Endless Boogie live up to their name, not just because of what they play, but because by playing it, they are part of something larger than themselves, a continuum of guitarists, bassists and drummers spinning out what amounts to one long blues jam that no one can remember starting and that will basically keep going as long as there are guitars and amplifiers and electricity. They sound like Humble Pie. They sound like Free. They sound like Black Cat Bones. They sound like Back Street Crawler (before Paul Kossoff died). They sound like Savoy Brown. They sound like Jukin’ Bone. They sound like Killing Floor. They sound like the Georgia Satellites. They sound like Cactus, minus some of the metallic crunch. They sound like ZZ Top, a little, minus the sexual aggression. On the first track, “Empty Eye,” they sound like the late Mississippi bluesman Junior Kimbrough. On “Pack Your Bags,” toward the disc’s end, they sound like Crazy Horse.

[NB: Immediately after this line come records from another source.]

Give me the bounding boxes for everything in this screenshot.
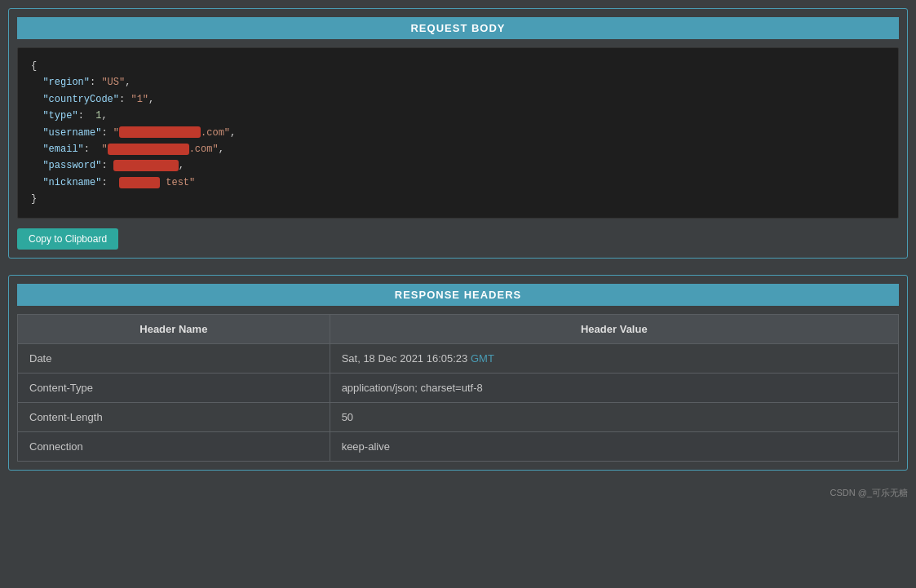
country-key: "countryCode" — [42, 94, 119, 105]
header-name-cell: Connection — [18, 431, 330, 461]
request-body-code: { "region": "US", "countryCode": "1", "t… — [17, 47, 899, 219]
header-value-cell: keep-alive — [330, 431, 898, 461]
nickname-redacted — [119, 177, 160, 188]
response-headers-title: RESPONSE HEADERS — [17, 284, 899, 306]
header-value-cell: Sat, 18 Dec 2021 16:05:23 GMT — [330, 343, 898, 373]
table-row: DateSat, 18 Dec 2021 16:05:23 GMT — [18, 343, 899, 373]
code-countrycode: "countryCode": "1", — [31, 91, 885, 108]
code-email: "email": " .com", — [31, 141, 885, 157]
header-value-cell: application/json; charset=utf-8 — [330, 373, 898, 402]
request-body-title: REQUEST BODY — [17, 17, 899, 39]
username-key: "username" — [42, 127, 101, 139]
table-row: Connectionkeep-alive — [18, 431, 899, 461]
header-name-cell: Content-Type — [18, 373, 330, 402]
close-brace: } — [31, 191, 885, 207]
col-header-name: Header Name — [18, 314, 330, 343]
table-header-row: Header Name Header Value — [18, 314, 899, 343]
email-redacted — [108, 144, 189, 155]
response-headers-table: Header Name Header Value DateSat, 18 Dec… — [17, 314, 899, 462]
password-key: "password" — [42, 160, 101, 171]
password-redacted — [113, 160, 179, 171]
header-value-cell: 50 — [330, 402, 898, 431]
code-nickname: "nickname": test" — [31, 175, 885, 191]
col-header-value: Header Value — [330, 314, 898, 343]
copy-clipboard-button[interactable]: Copy to Clipboard — [17, 228, 118, 250]
code-type: "type": 1, — [31, 108, 885, 124]
header-name-cell: Content-Length — [18, 402, 330, 431]
username-redacted — [119, 126, 201, 138]
request-body-section: REQUEST BODY { "region": "US", "countryC… — [8, 8, 908, 259]
response-headers-section: RESPONSE HEADERS Header Name Header Valu… — [8, 275, 908, 471]
open-brace: { — [31, 58, 885, 74]
code-password: "password": , — [31, 157, 885, 174]
code-username: "username": " .com", — [31, 125, 885, 141]
email-key: "email" — [42, 144, 83, 155]
gmt-highlight: GMT — [471, 352, 494, 365]
region-val: "US" — [101, 77, 125, 88]
country-val: "1" — [131, 94, 148, 105]
region-key: "region" — [42, 77, 90, 88]
header-name-cell: Date — [18, 343, 330, 373]
table-row: Content-Length50 — [18, 402, 899, 431]
type-key: "type" — [42, 110, 77, 122]
nickname-key: "nickname" — [42, 177, 101, 188]
watermark-text: CSDN @_可乐无糖 — [8, 487, 908, 499]
table-row: Content-Typeapplication/json; charset=ut… — [18, 373, 899, 402]
code-region: "region": "US", — [31, 74, 885, 91]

The singer, Paul Major, sounds like a mix of Captain Beefheart, Jim Dandy Mangrum of Black Oak Arkansas and Rose Tattoo‘s Angry Anderson. But he’s only shouting (and yes, it’s shouting not singing) on maybe 1/5 of the record, if that. This is an album about guitars. Two of ’em, spinning out endless blues-rock riffs and searing bar-band solos for eight, nine, ten, or 22 minutes at a time. There’s one song, “Mighty Fine Pie,” that sounds like a Black Oak Arkansas outtake, from Major’s hoarse vocals to the crude could-be-about-sex lyrics. It’s actually my least favorite song on the album, because it sounds like they’re trying too hard. Their best material, like “Empty Eye” and the nearly-11-minute “Slow Creep,” sounds and feels like it just happened, effortlessly, because these guys are creatures of pure boogie. And pure boogie requires no metaphors. It is about itself.

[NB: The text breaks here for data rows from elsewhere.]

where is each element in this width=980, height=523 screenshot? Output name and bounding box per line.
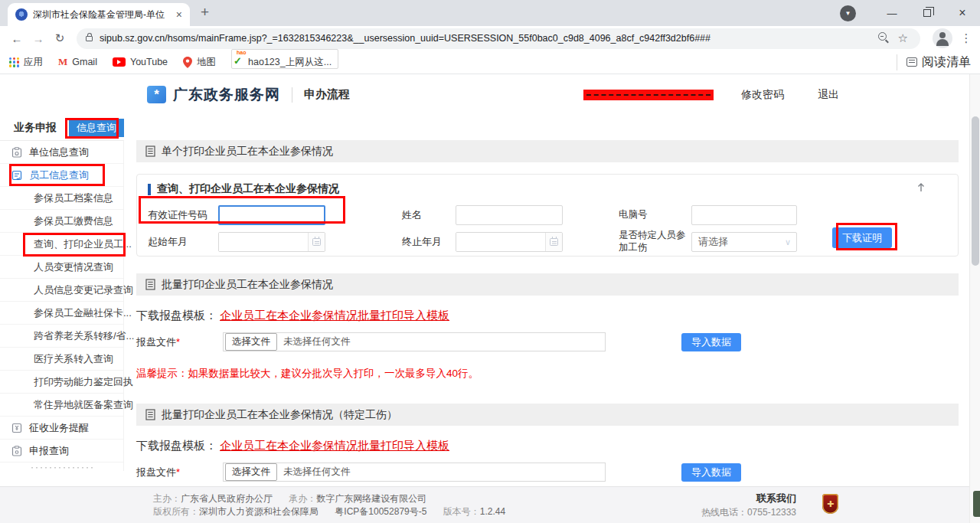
name-input[interactable]: [456, 205, 563, 225]
section-title: 单个打印企业员工在本企业参保情况: [162, 145, 333, 159]
version-number: 1.2.44: [480, 506, 505, 517]
tab-title: 深圳市社会保险基金管理局-单位: [33, 8, 171, 21]
browser-tab[interactable]: 深圳市社会保险基金管理局-单位 ×: [8, 3, 190, 26]
site-header: * 广东政务服务网 申办流程 修改密码 退出: [0, 74, 980, 115]
site-logo[interactable]: * 广东政务服务网: [147, 85, 280, 105]
profile-avatar[interactable]: [933, 28, 952, 48]
maps-pin-icon: [183, 57, 192, 68]
browser-menu-icon[interactable]: ⋮: [959, 31, 974, 45]
id-number-input[interactable]: [218, 205, 325, 225]
file-input-special[interactable]: 选择文件 未选择任何文件: [223, 463, 606, 482]
sidebar-menu: 单位信息查询 员工信息查询 参保员工档案信息 参保员工缴费信息 查询、打印企业员…: [0, 140, 124, 471]
file-input[interactable]: 选择文件 未选择任何文件: [223, 332, 606, 351]
new-tab-button[interactable]: +: [201, 4, 209, 21]
collapse-panel-icon[interactable]: [916, 182, 926, 192]
scrollbar-thumb[interactable]: [972, 116, 979, 266]
sidebar-item-pension-transfer[interactable]: 跨省养老关系转移/省...: [0, 325, 123, 348]
import-data-special-button[interactable]: 导入数据: [681, 463, 741, 482]
icp-number: 粤ICP备10052879号-5: [335, 506, 426, 517]
sidebar-item-clipped[interactable]: [0, 463, 123, 471]
browser-update-icon[interactable]: ▼: [840, 5, 856, 21]
end-month-label: 终止年月: [402, 236, 456, 248]
contact-us-link[interactable]: 联系我们: [701, 492, 796, 505]
sidebar-tab-business[interactable]: 业务申报: [14, 121, 57, 135]
special-injury-select[interactable]: 请选择 ∨: [691, 232, 797, 252]
lock-icon[interactable]: [86, 36, 93, 41]
sidebar-item-archive-info[interactable]: 参保员工档案信息: [0, 187, 123, 210]
reading-list-button[interactable]: 阅读清单: [897, 54, 971, 70]
sidebar-item-query-print-employee[interactable]: 查询、打印企业员工...: [0, 233, 123, 256]
choose-file-button[interactable]: 选择文件: [225, 463, 277, 481]
sidebar-item-finance-card[interactable]: 参保员工金融社保卡...: [0, 302, 123, 325]
logout-link[interactable]: 退出: [818, 88, 839, 102]
start-month-input[interactable]: [219, 233, 308, 251]
sidebar-item-labor-receipt[interactable]: 打印劳动能力鉴定回执: [0, 371, 123, 394]
end-calendar-button[interactable]: [545, 233, 562, 251]
bookmark-apps[interactable]: 应用: [9, 56, 43, 69]
clipboard-gear-icon: [11, 446, 22, 456]
calendar-icon: [312, 238, 321, 246]
choose-file-button[interactable]: 选择文件: [225, 333, 277, 351]
section-title: 批量打印企业员工在本企业参保情况（特定工伤）: [162, 408, 397, 422]
change-password-link[interactable]: 修改密码: [741, 88, 784, 102]
hao123-icon: ✓hao: [231, 57, 243, 67]
section-batch-special: 批量打印企业员工在本企业参保情况（特定工伤）: [136, 404, 959, 426]
address-bar[interactable]: sipub.sz.gov.cn/hsoms/mainFrame.jsp?_=16…: [77, 28, 920, 49]
youtube-icon: [113, 57, 126, 67]
bookmark-youtube[interactable]: YouTube: [113, 57, 168, 67]
restore-button[interactable]: [910, 0, 945, 26]
tab-close-icon[interactable]: ×: [176, 9, 182, 20]
bookmark-star-icon[interactable]: ☆: [898, 31, 908, 45]
section-batch-print: 批量打印企业员工在本企业参保情况: [136, 273, 959, 296]
window-controls: ▼ — ×: [840, 0, 980, 26]
bookmark-hao123[interactable]: ✓hao hao123_上网从这...: [231, 56, 332, 69]
sidebar-item-medical-transfer[interactable]: 医疗关系转入查询: [0, 348, 123, 371]
batch-template-link[interactable]: 企业员工在本企业参保情况批量打印导入模板: [220, 309, 449, 323]
forward-button[interactable]: →: [28, 32, 49, 45]
zoom-out-icon[interactable]: [878, 32, 890, 44]
gmail-icon: M: [58, 56, 67, 68]
batch-special-template-link[interactable]: 企业员工在本企业参保情况批量打印导入模板: [220, 439, 449, 453]
bookmarks-bar: 应用 M Gmail YouTube 地图 ✓hao hao123_上网从这..…: [0, 51, 980, 74]
footer-info: 主办：广东省人民政府办公厅 承办：数字广东网络建设有限公司 版权所有：深圳市人力…: [153, 492, 505, 518]
nav-apply-flow[interactable]: 申办流程: [304, 87, 350, 102]
page-scrollbar[interactable]: [969, 74, 980, 523]
download-cert-button[interactable]: 下载证明: [832, 227, 892, 248]
page-footer: 主办：广东省人民政府办公厅 承办：数字广东网络建设有限公司 版权所有：深圳市人力…: [0, 486, 980, 523]
sidebar-item-info-change-record[interactable]: 人员信息变更记录查询: [0, 279, 123, 302]
apps-grid-icon: [9, 57, 19, 67]
computer-no-label: 电脑号: [619, 209, 691, 221]
bookmark-maps[interactable]: 地图: [183, 56, 216, 69]
bookmark-gmail[interactable]: M Gmail: [58, 56, 97, 68]
sidebar-item-declare-query[interactable]: 申报查询: [0, 440, 123, 463]
sidebar-item-payment-info[interactable]: 参保员工缴费信息: [0, 210, 123, 233]
hotline-text: 热线电话：0755-12333: [701, 505, 796, 519]
sidebar-item-unit-info[interactable]: 单位信息查询: [0, 141, 123, 164]
name-label: 姓名: [402, 209, 456, 221]
sidebar-item-personnel-change[interactable]: 人员变更情况查询: [0, 256, 123, 279]
sidebar-item-remote-medical[interactable]: 常住异地就医备案查询: [0, 394, 123, 417]
minimize-button[interactable]: —: [874, 0, 910, 26]
import-data-button[interactable]: 导入数据: [681, 333, 741, 351]
start-month-label: 起始年月: [148, 236, 218, 248]
sidebar-item-employee-info[interactable]: 员工信息查询: [0, 164, 123, 187]
document-icon: [145, 279, 155, 290]
security-badge-icon[interactable]: ✚: [822, 494, 838, 514]
reload-button[interactable]: ↻: [49, 31, 70, 45]
site-logo-text: 广东政务服务网: [173, 85, 280, 105]
clipboard-icon: [11, 147, 22, 158]
back-button[interactable]: ←: [6, 32, 28, 45]
url-toolbar: ← → ↻ sipub.sz.gov.cn/hsoms/mainFrame.js…: [0, 26, 980, 51]
edge-floating-widget[interactable]: [973, 491, 980, 517]
restore-icon: [923, 9, 931, 17]
end-month-input[interactable]: [456, 233, 545, 251]
reading-list-icon: [906, 57, 917, 67]
sidebar-tab-info-query[interactable]: 信息查询: [69, 119, 124, 137]
batch-warning-text: 温馨提示：如果数据量比较大，建议分批次导入打印，一次最多导入40行。: [136, 367, 959, 381]
no-file-text: 未选择任何文件: [283, 335, 351, 348]
computer-no-input[interactable]: [691, 205, 797, 225]
sidebar-item-levy-reminder[interactable]: 征收业务提醒: [0, 417, 123, 440]
url-text[interactable]: sipub.sz.gov.cn/hsoms/mainFrame.jsp?_=16…: [100, 33, 874, 44]
start-calendar-button[interactable]: [308, 233, 325, 251]
close-window-button[interactable]: ×: [945, 0, 980, 26]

Indeed, the music is best when it’s instrumental, when the guitarists (Major and Jesper Eklow) lock in and head down the highway, occasionally launching into solos that are part Bon Scott-era AC/DC, part Faces-era Ron Wood, but which have nothing to do with any music made after 1979. All the while bassist Mark Ohe and drummer Harry Druzd keep it rock-steady and simple, never trying to turn their music into Krautrock (though they get close on “Top Dollar Speaks His Mind”) or throw in unnecessary flourishes, because the boogie is all they need to sustain them indefinitely. And to prove it, this disc closes with “A Life Worth Leaving,” a 22:36 live jam that’s slower (plodding, even) and more acid-fried than anything else on the disc, kinda falling somewhere between Neil Young and Crazy Horse circa Everybody Knows This Is Nowhere and the Stooges‘ cover of Junior Kimbrough’s “You Better Run” (the longer, slower version). The near-bootleg sound quality doesn’t add anything to it, but doesn’t take much away, either. It doesn’t sound any worse than, say, Träd, Gräs och Stenar‘s live albums, and it rocks a lot harder.

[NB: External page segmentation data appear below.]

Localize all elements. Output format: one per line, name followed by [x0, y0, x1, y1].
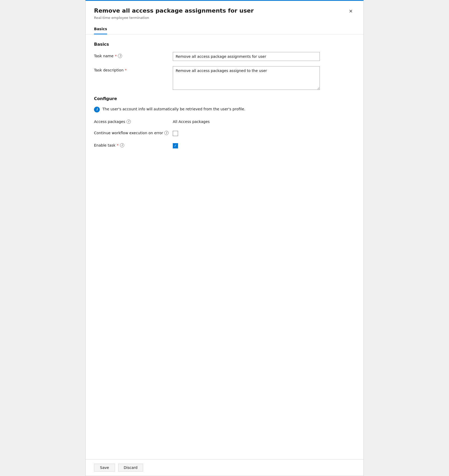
- dialog-footer: Save Discard: [86, 459, 363, 476]
- enable-task-row: Enable task * i ✓: [94, 141, 355, 148]
- dialog: Remove all access package assignments fo…: [85, 0, 364, 476]
- required-star-enable-task: *: [117, 143, 119, 147]
- enable-task-label: Enable task * i: [94, 141, 173, 147]
- task-name-row: Task name * i: [94, 52, 355, 61]
- configure-section: Configure i The user's account info will…: [94, 96, 355, 148]
- continue-workflow-checkbox-wrapper[interactable]: [173, 129, 178, 136]
- title-group: Remove all access package assignments fo…: [94, 7, 254, 20]
- close-button[interactable]: ✕: [347, 7, 355, 15]
- tab-bar: Basics: [86, 24, 363, 34]
- task-description-label: Task description *: [94, 66, 173, 72]
- info-banner: i The user's account info will automatic…: [94, 106, 355, 112]
- task-name-input[interactable]: [173, 52, 320, 61]
- required-star-task-name: *: [115, 54, 117, 58]
- dialog-body: Basics Task name * i Task description * …: [86, 34, 363, 459]
- enable-task-info-icon[interactable]: i: [120, 143, 124, 147]
- task-name-info-icon[interactable]: i: [118, 54, 122, 58]
- access-packages-row: Access packages i All Access packages: [94, 118, 355, 124]
- dialog-title: Remove all access package assignments fo…: [94, 7, 254, 15]
- task-name-label: Task name * i: [94, 52, 173, 58]
- required-star-task-desc: *: [125, 68, 127, 72]
- close-icon: ✕: [349, 9, 353, 14]
- basics-section-title: Basics: [94, 42, 355, 47]
- dialog-subtitle: Real-time employee termination: [94, 16, 254, 20]
- configure-section-title: Configure: [94, 96, 355, 101]
- info-circle-icon: i: [94, 107, 100, 112]
- task-description-row: Task description * Remove all access pac…: [94, 66, 355, 90]
- info-banner-text: The user's account info will automatical…: [102, 106, 245, 111]
- discard-button[interactable]: Discard: [118, 464, 143, 472]
- tab-basics[interactable]: Basics: [94, 24, 107, 34]
- save-button[interactable]: Save: [94, 464, 115, 472]
- access-packages-info-icon[interactable]: i: [127, 120, 131, 124]
- access-packages-label: Access packages i: [94, 118, 173, 124]
- enable-task-checkbox[interactable]: ✓: [173, 143, 178, 148]
- access-packages-value: All Access packages: [173, 118, 210, 124]
- enable-task-checkbox-wrapper[interactable]: ✓: [173, 141, 178, 148]
- checkmark-icon: ✓: [174, 144, 177, 147]
- continue-workflow-info-icon[interactable]: i: [164, 131, 169, 135]
- continue-workflow-checkbox[interactable]: [173, 131, 178, 136]
- task-description-input[interactable]: Remove all access packages assigned to t…: [173, 66, 320, 90]
- continue-workflow-row: Continue workflow execution on error i: [94, 129, 355, 136]
- continue-workflow-label: Continue workflow execution on error i: [94, 129, 173, 135]
- dialog-header: Remove all access package assignments fo…: [86, 1, 363, 24]
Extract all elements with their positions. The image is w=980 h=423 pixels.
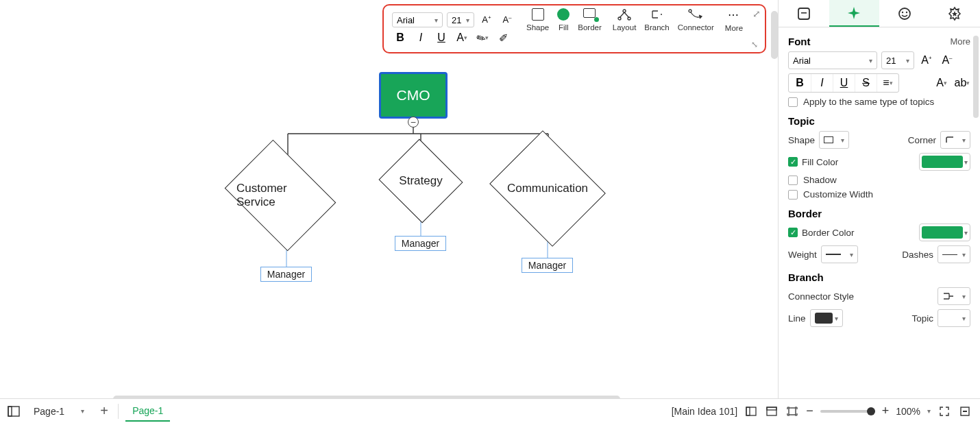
topic-corner-select[interactable]: ▾ (940, 131, 970, 149)
border-color-checkbox[interactable] (788, 228, 798, 237)
node-manager-2[interactable]: Manager (395, 236, 446, 251)
fill-group[interactable]: Fill (553, 8, 574, 49)
svg-rect-9 (8, 407, 19, 416)
svg-rect-15 (789, 408, 796, 415)
node-communication[interactable]: Communication (489, 130, 606, 247)
connector-icon (687, 8, 704, 21)
bold-button[interactable]: B (392, 30, 408, 45)
section-title-border: Border (788, 208, 822, 219)
font-family-select-panel[interactable]: Arial▾ (788, 51, 877, 69)
connector-group[interactable]: Connector (674, 8, 718, 49)
font-more-link[interactable]: More (950, 36, 970, 47)
fill-color-checkbox[interactable] (788, 157, 798, 167)
apply-same-checkbox[interactable] (788, 97, 798, 107)
text-case-button[interactable]: ab▾ (954, 75, 970, 91)
font-family-value: Arial (793, 56, 811, 66)
italic-button-panel[interactable]: I (811, 74, 833, 92)
fit-page-icon[interactable] (785, 404, 799, 418)
corner-icon (945, 136, 955, 144)
panel-tab-style[interactable] (829, 0, 880, 27)
svg-point-3 (689, 10, 691, 12)
panel-scrollbar[interactable] (973, 36, 979, 118)
node-customer-service[interactable]: Customer Service (225, 140, 336, 252)
shape-label: Shape (526, 23, 549, 32)
highlight-button[interactable]: ✎▾ (474, 30, 491, 45)
dashes-label: Dashes (902, 250, 933, 260)
zoom-in-button[interactable]: + (882, 404, 890, 418)
panel-tab-favorite[interactable] (930, 0, 981, 27)
zoom-out-button[interactable]: − (806, 404, 813, 418)
line-color-select[interactable]: ▾ (810, 309, 843, 327)
underline-button-panel[interactable]: U (833, 74, 855, 92)
shape-label: Shape (788, 135, 815, 145)
branch-group[interactable]: Branch (640, 8, 673, 49)
page-dropdown[interactable]: Page-1 ▾ (27, 402, 90, 420)
font-family-select[interactable]: Arial▾ (392, 12, 443, 27)
panel-tab-page[interactable] (779, 0, 829, 27)
border-dashes-select[interactable]: ▾ (938, 245, 970, 263)
font-grow-icon[interactable]: A+ (478, 12, 495, 27)
node-label: Strategy (391, 153, 451, 209)
more-icon: ⋯ (728, 8, 740, 21)
zoom-value[interactable]: 100% (896, 406, 920, 417)
collapse-handle[interactable]: – (408, 117, 419, 128)
node-manager-1[interactable]: Manager (260, 267, 312, 282)
vertical-scrollbar[interactable] (771, 11, 778, 59)
more-group[interactable]: ⋯ More (721, 8, 747, 49)
font-color-button[interactable]: A▾ (454, 30, 470, 45)
shape-group[interactable]: Shape (522, 8, 553, 49)
branch-topic-select[interactable]: ▾ (938, 309, 970, 327)
node-label: Manager (528, 260, 566, 271)
section-title-branch: Branch (788, 271, 824, 283)
connector-style-icon (942, 292, 955, 300)
topic-shape-select[interactable]: ▾ (819, 131, 849, 149)
page-tab-1[interactable]: Page-1 (125, 401, 170, 422)
shadow-checkbox[interactable] (788, 176, 798, 185)
branch-topic-label: Topic (911, 313, 933, 324)
customize-width-checkbox[interactable] (788, 190, 798, 200)
page-tab-label: Page-1 (132, 405, 163, 416)
italic-button[interactable]: I (413, 30, 429, 45)
border-weight-select[interactable]: ▾ (821, 245, 858, 263)
font-shrink-icon[interactable]: A– (499, 12, 515, 27)
font-size-select[interactable]: 21▾ (447, 12, 474, 27)
font-grow-button[interactable]: A+ (918, 52, 935, 69)
layout-group[interactable]: Layout (609, 8, 641, 49)
border-group[interactable]: Border (574, 8, 606, 49)
svg-point-1 (618, 17, 621, 20)
underline-button[interactable]: U (433, 30, 450, 45)
canvas[interactable]: CMO – Customer Service Strategy Communic… (0, 0, 778, 423)
expand-toolbar-icon[interactable]: ⤡ (751, 40, 758, 49)
node-strategy[interactable]: Strategy (378, 138, 463, 223)
chevron-down-icon: ▾ (466, 16, 469, 24)
border-swatch (922, 226, 963, 239)
strike-button-panel[interactable]: S (855, 74, 877, 92)
clear-format-button[interactable]: ✐ (495, 30, 511, 45)
font-shrink-button[interactable]: A– (939, 52, 955, 69)
view-mode-1-icon[interactable] (744, 404, 758, 418)
view-mode-2-icon[interactable] (765, 404, 779, 418)
align-button-panel[interactable]: ≡▾ (877, 74, 898, 92)
minimize-panel-icon[interactable] (958, 404, 972, 418)
connector-style-select[interactable]: ▾ (938, 287, 970, 305)
border-color-picker[interactable]: ▾ (919, 223, 970, 241)
add-page-button[interactable]: + (97, 404, 111, 418)
fill-color-picker[interactable]: ▾ (919, 153, 970, 171)
shadow-label: Shadow (803, 175, 837, 185)
font-color-button-panel[interactable]: A▾ (933, 75, 950, 91)
font-size-value: 21 (452, 15, 461, 25)
svg-rect-11 (746, 407, 756, 415)
node-label: Manager (267, 269, 305, 280)
node-manager-3[interactable]: Manager (522, 258, 573, 273)
fullscreen-icon[interactable] (938, 404, 951, 418)
pin-icon[interactable]: ⤢ (752, 8, 761, 19)
panel-tab-emoji[interactable] (879, 0, 930, 27)
svg-rect-10 (8, 407, 12, 416)
font-size-select-panel[interactable]: 21▾ (881, 51, 914, 69)
node-root[interactable]: CMO (379, 72, 448, 119)
bold-button-panel[interactable]: B (789, 74, 811, 92)
chevron-down-icon: ▾ (927, 407, 931, 415)
outline-toggle-icon[interactable] (7, 404, 21, 418)
zoom-slider[interactable] (820, 410, 875, 413)
fill-color-label: Fill Color (802, 157, 838, 167)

It’s hard to understand how Endless Boogie have attracted the attention of indie-centric critics and the websites that publish their dribble. This is some of the least hip music I’ve ever heard. There is absolutely no social capital to be earned by praising their work, and listening to it won’t get you art-school pussy. In an ideal world, though, every bar in America would have a band exactly like this playing three, maybe four sets a night. And if, like me, you believe rock basically had every good idea it was ever gonna have before 1980, and peaked between 1969 and 1975, Full House Head is gonna sound glorious.